EXERCISE AIM ::
Only the lines from the one containing "Arbetsförmedlingen har" to the end of the material belong in your answer. Please copy them word for word.
== DATA EXTRACT ==
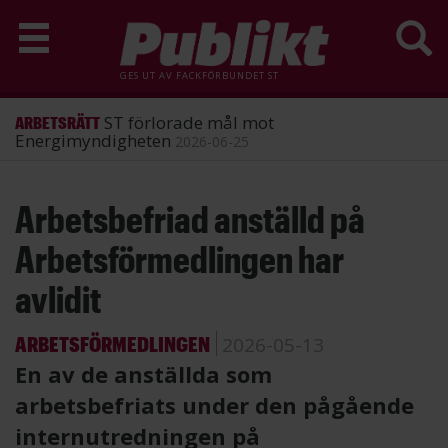
GES UT AV
FACKFÖRBUNDET ST
ST förlorade mål mot
ARBETSRÄTT
Energimyndigheten
2026-06-25
Hoppa
Arbetsbefriad anställd på
till
huvudinnehåll
Arbetsförmedlingen har
avlidit
ARBETSFÖRMEDLINGEN
2026-05-13
En av de anställda som
arbetsbefriats under den pågående
internutredningen på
===
TASK RESULT ::
Arbetsförmedlingen har
avlidit
ARBETSFÖRMEDLINGEN
2026-05-13
En av de anställda som
arbetsbefriats under den pågående
internutredningen på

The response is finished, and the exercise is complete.